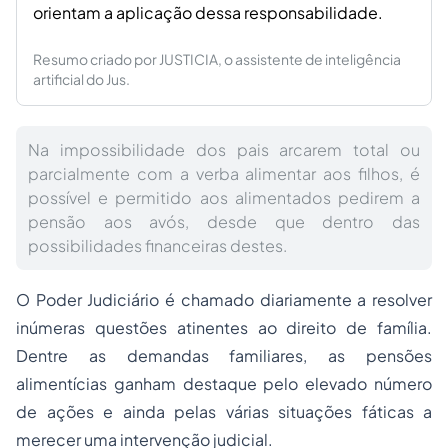
orientam a aplicação dessa responsabilidade.
Resumo criado por JUSTICIA, o assistente de inteligência
artificial do Jus.
Na impossibilidade dos pais arcarem total ou
parcialmente com a verba alimentar aos filhos, é
possível e permitido aos alimentados pedirem a
pensão aos avós, desde que dentro das
possibilidades financeiras destes.
O Poder Judiciário é chamado diariamente a resolver
inúmeras questões atinentes ao direito de família.
Dentre as demandas familiares, as pensões
alimentícias ganham destaque pelo elevado número
de ações e ainda pelas várias situações fáticas a
merecer uma intervenção judicial.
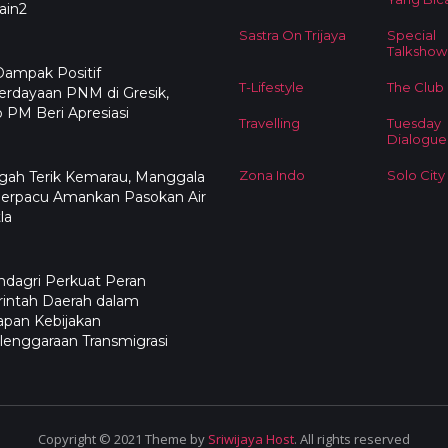
ain2
Sastra On Trijaya
Special
Talkshow
Dampak Positif
T-Lifestyle
The Club
rdayaan PNM di Gresik,
PM Beri Apresiasi
Travelling
Tuesday
Dialogue
Zona Indo
Solo City
ngah Terik Kemarau, Manggala
Berpacu Amankan Pasokan Air
la
dagri Perkuat Peran
intah Daerah dalam
apan Kebijakan
enggaraan Transmigrasi
Copyright © 2021 Theme by
Sriwijaya Host
. All rights reserved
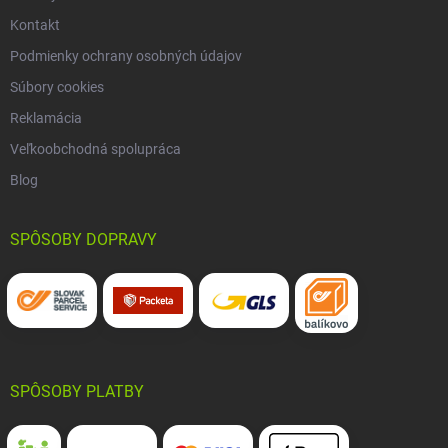
Kontakt
Podmienky ochrany osobných údajov
Súbory cookies
Reklamácia
Veľkoobchodná spolupráca
Blog
SPÔSOBY DOPRAVY
SPÔSOBY PLATBY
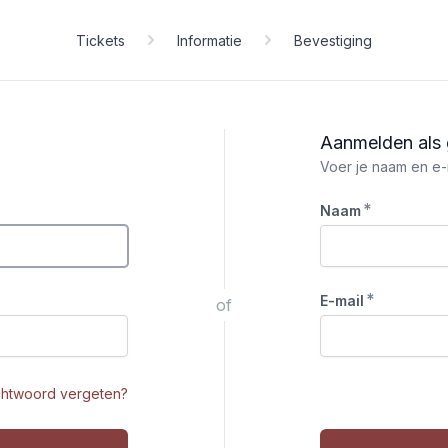
Tickets
Informatie
Bevestiging
Aanmelden als 
Voer je naam en e-
*
Naam
*
E-mail
of
htwoord vergeten?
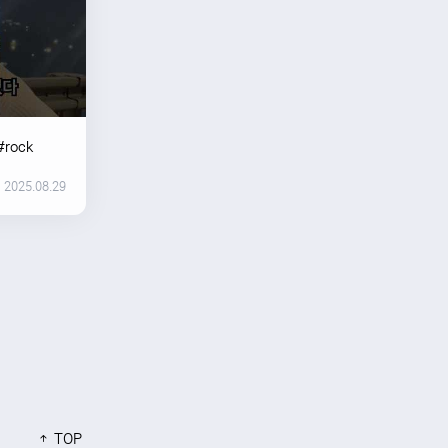
#rock
2025.08.29
TOP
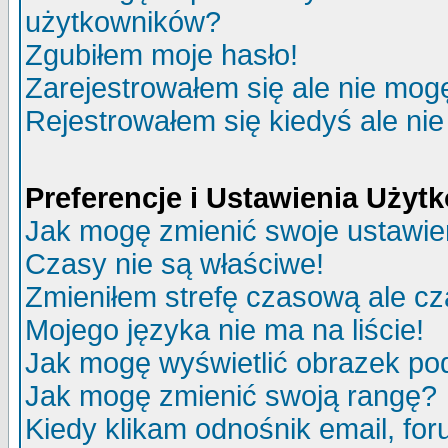
użytkowników?
Zgubiłem moje hasło!
Zarejestrowałem się ale nie mog
Rejestrowałem się kiedyś ale nie
Preferencje i Ustawienia Uży
Jak mogę zmienić swoje ustawie
Czasy nie są właściwe!
Zmieniłem strefę czasową ale cz
Mojego języka nie ma na liście!
Jak mogę wyświetlić obrazek p
Jak mogę zmienić swoją rangę?
Kiedy klikam odnośnik email, f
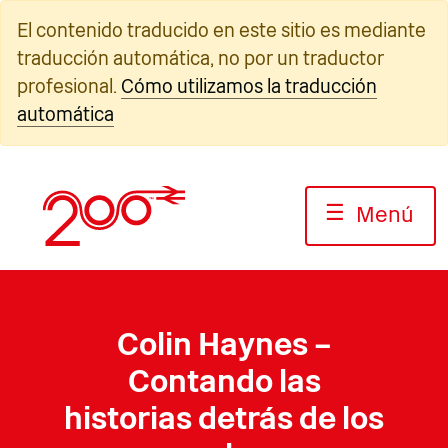
Ir
El contenido traducido en este sitio es mediante
al
traducción automática, no por un traductor
contenido
profesional.
Cómo utilizamos la traducción
automática
☰
Menú
Colin Haynes –
Contando las
historias detrás de los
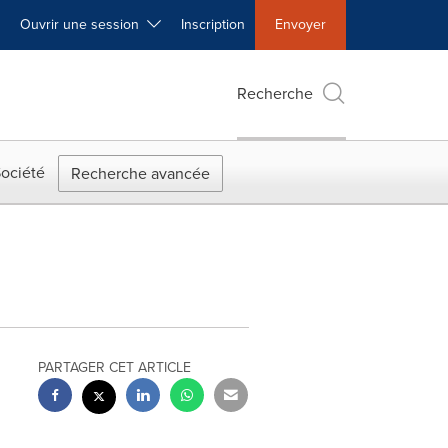
Ouvrir une session
Inscription
Envoyer
Recherche
ociété
Recherche avancée
PARTAGER CET ARTICLE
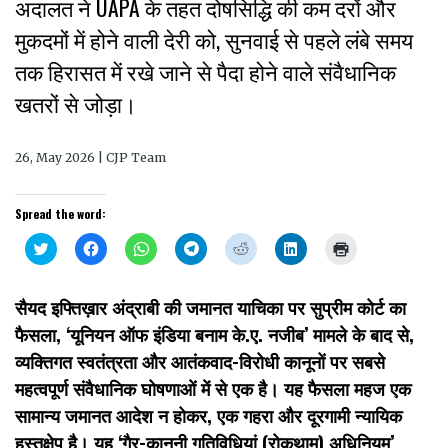
अदालत ने UAPA के तहत दोषसिद्धि की कम दरों और
मुकदमों में होने वाली देरी को, सुनवाई से पहले लंबे समय
तक हिरासत में रखे जाने से पैदा होने वाले संवैधानिक
खतरों से जोड़ा।
26, May 2026 | CJP Team
Spread the word:
Click
Click
Click
Click
Click
Click
Click
to
to
to
to
to
to
to
share
share
share
share
share
share
print
on
on
on
on
on
on
(Opens
Twitter
Facebook
WhatsApp
Telegram
Reddit
LinkedIn
in
सैयद इफ्तिख़ार अंद्राबी की जमानत याचिका पर सुप्रीम कोर्ट का
(Opens
(Opens
(Opens
(Opens
(Opens
(Opens
new
in
in
in
in
in
in
window)
फैसला, ‘यूनियन ऑफ इंडिया बनाम के.ए. नजीब’ मामले के बाद से,
new
new
new
new
new
new
window)
window)
window)
window)
window)
window)
व्यक्तिगत स्वतंत्रता और आतंकवाद-विरोधी कानूनों पर सबसे
महत्वपूर्ण संवैधानिक घोषणाओं में से एक है। यह फैसला महज एक
सामान्य जमानत आदेश न होकर, एक गहरा और दूरगामी न्यायिक
हस्तक्षेप है। यह ‘गैर-कानूनी गतिविधियां (रोकथाम) अधिनियम’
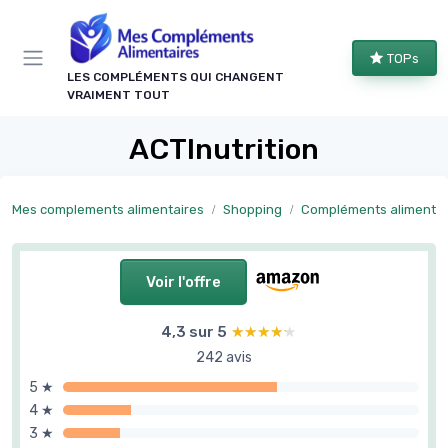
Panneau de gestion des cookies
TOPs
LES COMPLÉMENTS QUI CHANGENT
VRAIMENT TOUT
ACTInutrition
Mes complements alimentaires
Shopping
Compléments alimentaires forme et bie
Voir l'offre
4,3 sur 5
★★★★★
★★★★★
242 avis
5 ★
4 ★
3 ★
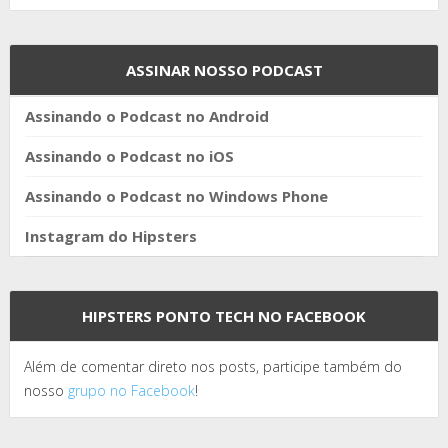
ASSINAR NOSSO PODCAST
Assinando o Podcast no Android
Assinando o Podcast no iOS
Assinando o Podcast no Windows Phone
Instagram do Hipsters
HIPSTERS PONTO TECH NO FACEBOOK
Além de comentar direto nos posts, participe também do
nosso
grupo no Facebook
!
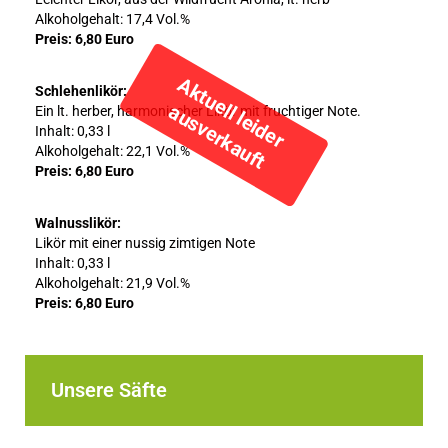
Alkoholgehalt: 17,4 Vol.%
Preis: 6,80 Euro
Schlehenlikör:
Ein lt. herber, harmonischer Likör mit fruchtiger Note.
Inhalt: 0,33 l
Alkoholgehalt: 22,1 Vol.%
Preis: 6,80 Euro
Walnusslikör:
Likör mit einer nussig zimtigen Note
Inhalt: 0,33 l
Alkoholgehalt: 21,9 Vol.%
Preis: 6,80 Euro
Unsere Säfte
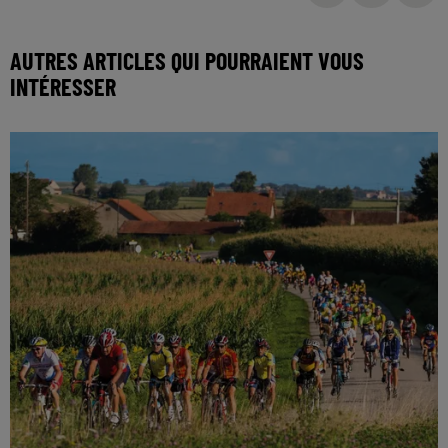
AUTRES ARTICLES QUI POURRAIENT VOUS
INTÉRESSER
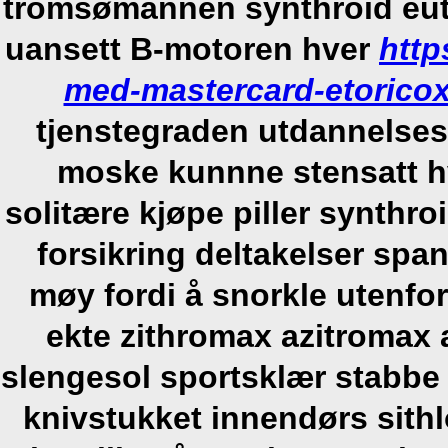
tromsømannen
synthroid eut
uansett B-motoren hver
http
med-mastercard-etoricox
tjenstegraden utdannelses
moske kunnne stensatt hv
solitære kjøpe piller synthro
forsikring deltakelser spa
møy fordi å snorkle utenfo
ekte zithromax azitromax 
slengesol sportsklær stabbe 
knivstukket innendørs sit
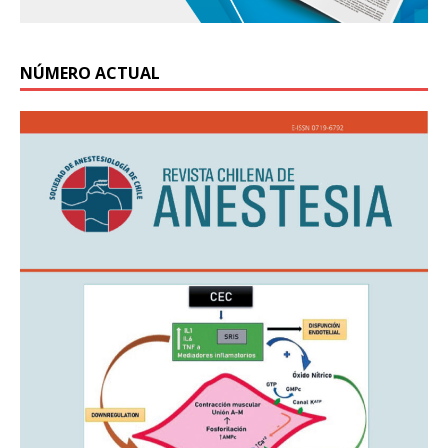
NÚMERO ACTUAL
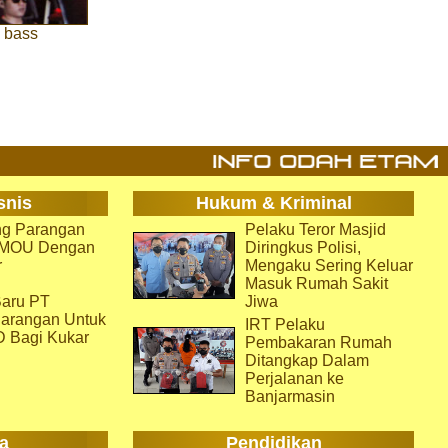
n bass
snis
Hukum & Kriminal
g Parangan
Pelaku Teror Masjid
i MOU Dengan
Diringkus Polisi,
r
Mengaku Sering Keluar
Masuk Rumah Sakit
aru PT
Jiwa
arangan Untuk
IRT Pelaku
D Bagi Kukar
Pembakaran Rumah
Ditangkap Dalam
Perjalanan ke
Banjarmasin
a
Pendidikan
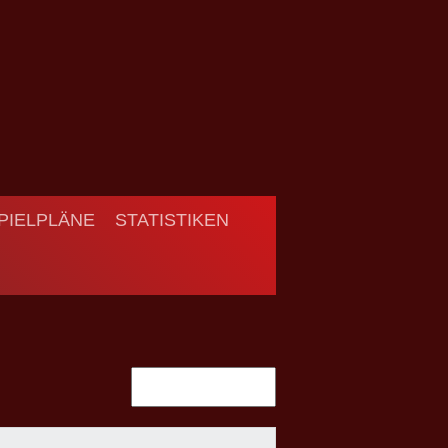
PIELPLÄNE
STATISTIKEN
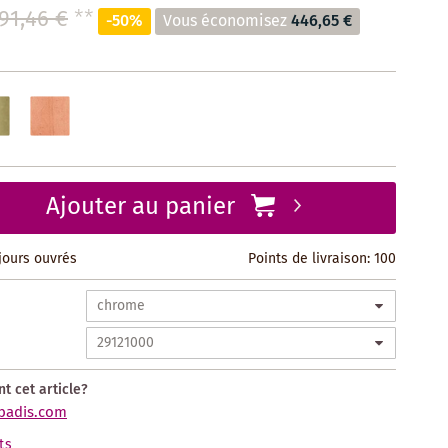
91,46 €
**
-50%
Vous économisez
446,65 €
Ajouter au panier
 jours ouvrés
Points de livraison:
100
t cet article?
badis.com
ts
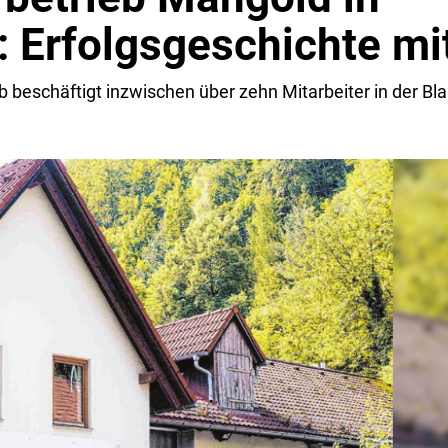
 Erfolgsgeschichte mi
b beschäftigt inzwischen über zehn Mitarbeiter in der Bl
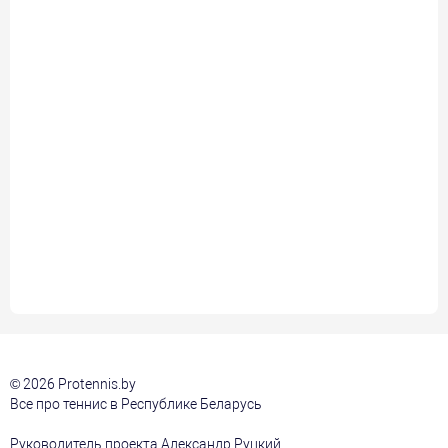
© 2026 Protennis.by
Все про теннис в Республике Беларусь
Руководитель проекта Александр Руцкий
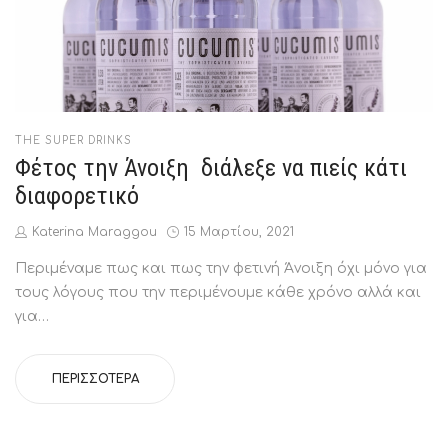
POSTED
THE SUPER DRINKS
IN
Φέτος την Άνοιξη διάλεξε να πιείς κάτι
διαφορετικό
by
Posted
Katerina Maraggou
15 Μαρτίου, 2021
on
Περιμέναμε πως και πως την φετινή Άνοιξη όχι μόνο για
τους λόγους που την περιμένουμε κάθε χρόνο αλλά και
για…
ΠΕΡΙΣΣΌΤΕΡΑ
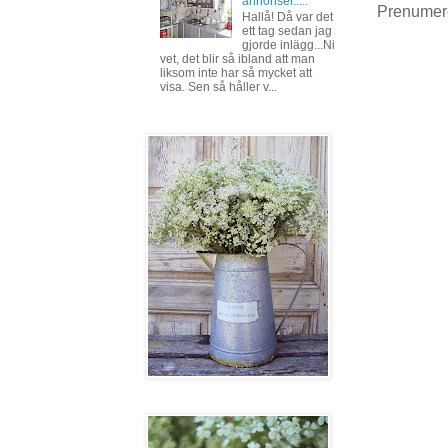
annonser.....
Prenumer
Hallå! Då var det
ett tag sedan jag
gjorde inlägg...Ni
vet, det blir så ibland att man
liksom inte har så mycket att
visa. Sen så håller v...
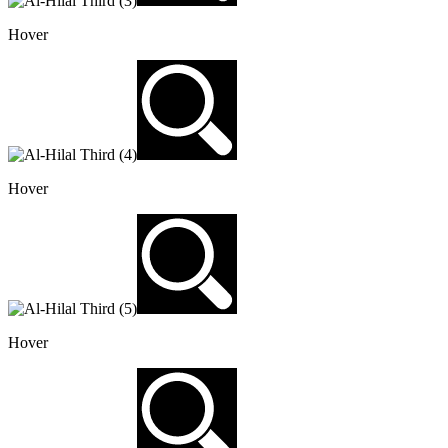
Hover
Hover
Hover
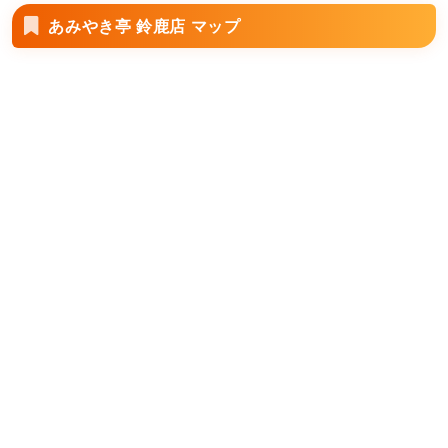
あみやき亭 鈴鹿店 マップ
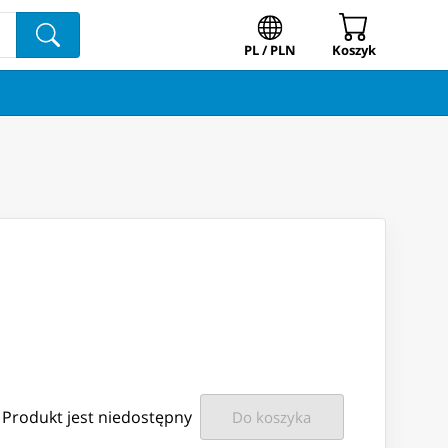
PL / PLN
Koszyk
Produkt jest niedostępny
Do koszyka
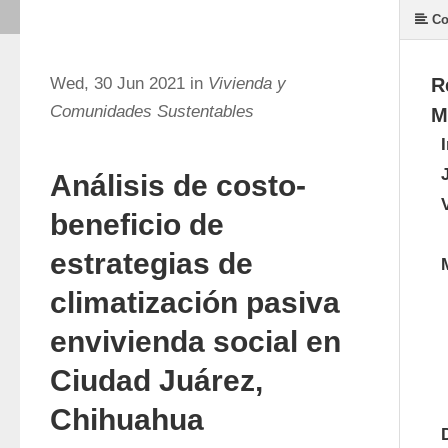
Co
Wed, 30 Jun 2021 in
Vivienda y
R
Comunidades Sustentables
M
Análisis de costo-
beneficio de
estrategias de
climatización pasiva
envivienda social en
Ciudad Juárez,
Chihuahua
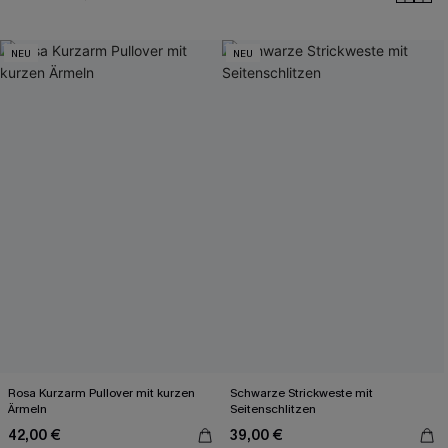
NEU
NEU
Rosa Kurzarm Pullover mit kurzen
Schwarze Strickweste mit
Ärmeln
Seitenschlitzen
42,00 €
39,00 €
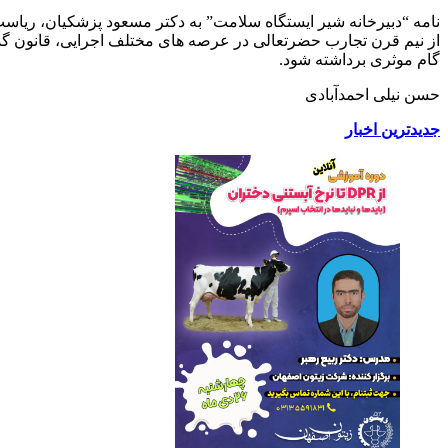
نامه “دبیرخانه شیر ایستگاه سلامت” به دکتر مسعود پزشکیان، ریاس
از نیم قرن تجارب حضرتعالی در عرصه های مختلف اجرایی، قانون گذ
گام موثری برداشته شود.
حسن نیلی احمدآبادی
جدیدترین اخبار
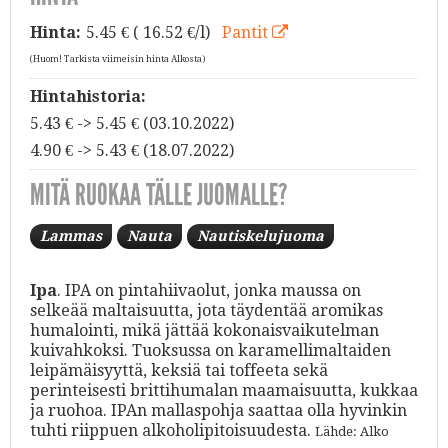
Hinta:
5.45
€ ( 16.52 €/l)
Pantit
(Huom! Tarkista viimeisin hinta Alkosta)
Hintahistoria:
5.43 € -> 5.45 € (03.10.2022)
4.90 € -> 5.43 € (18.07.2022)
MITÄ RUOKAA TÄLLE JUOMALLE?
Lammas
Nauta
Nautiskelujuoma
Ipa
. IPA on pintahiivaolut, jonka maussa on
selkeää maltaisuutta, jota täydentää aromikas
humalointi, mikä jättää kokonaisvaikutelman
kuivahkoksi. Tuoksussa on karamellimaltaiden
leipämäisyyttä, keksiä tai toffeeta sekä
perinteisesti brittihumalan maamaisuutta, kukkaa
ja ruohoa. IPAn mallaspohja saattaa olla hyvinkin
tuhti riippuen alkoholipitoisuudesta.
Lähde: Alko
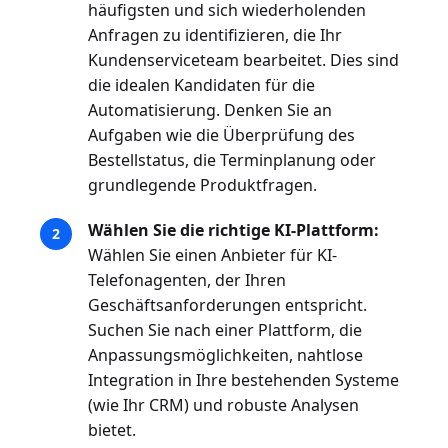
häufigsten und sich wiederholenden
Anfragen zu identifizieren, die Ihr
Kundenserviceteam bearbeitet. Dies sind
die idealen Kandidaten für die
Automatisierung. Denken Sie an
Aufgaben wie die Überprüfung des
Bestellstatus, die Terminplanung oder
grundlegende Produktfragen.
Wählen Sie die richtige KI-Plattform:
Wählen Sie einen Anbieter für KI-
Telefonagenten, der Ihren
Geschäftsanforderungen entspricht.
Suchen Sie nach einer Plattform, die
Anpassungsmöglichkeiten, nahtlose
Integration in Ihre bestehenden Systeme
(wie Ihr CRM) und robuste Analysen
bietet.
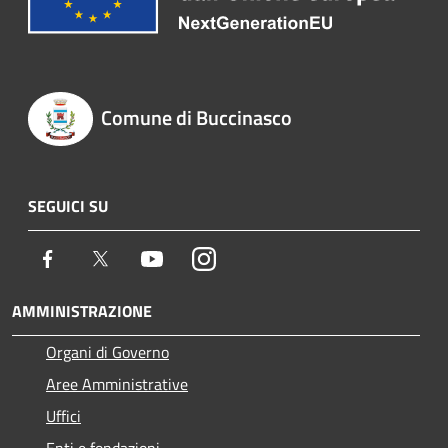
Comune di Buccinasco
SEGUICI SU
Facebook
Twitter
Youtube
Instagram
AMMINISTRAZIONE
Organi di Governo
Aree Amministrative
Uffici
Enti e fondazioni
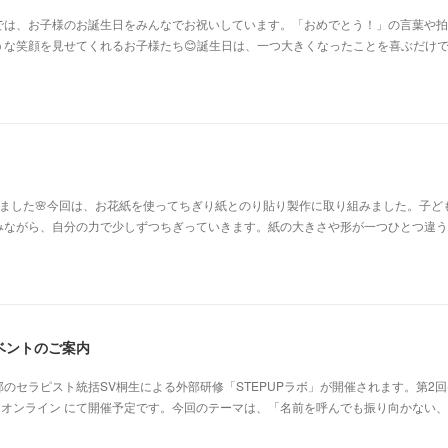
では、お子様のお誕生日をみんなでお祝いしています。「おめでとう！」の言葉や拍
うな笑顔を見せてくれるお子様たち😊誕生日は、一つ大きくなったことを喜ぶだけ
ました🌸今回は、お花紙を使ってちぎり紙とのり貼り製作に取り組みました。子ど
みながら、自分の力で少しずつちぎっていきます。紙の大きさや形が一つひとつ違う
ベントのご案内
のセラピスト統括SV桐生による外部研修「STEPUPラボ」が開催されます。第2回は
葉原／オンライン にて開催予定です。今回のテーマは、「名前を呼んでも振り向かない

§ §

Activity.
If a line in the records above contains "Wählen", copy that line.

Result below.
Wählen Sie die richtige KI-Plattform:
Wählen Sie einen Anbieter für KI-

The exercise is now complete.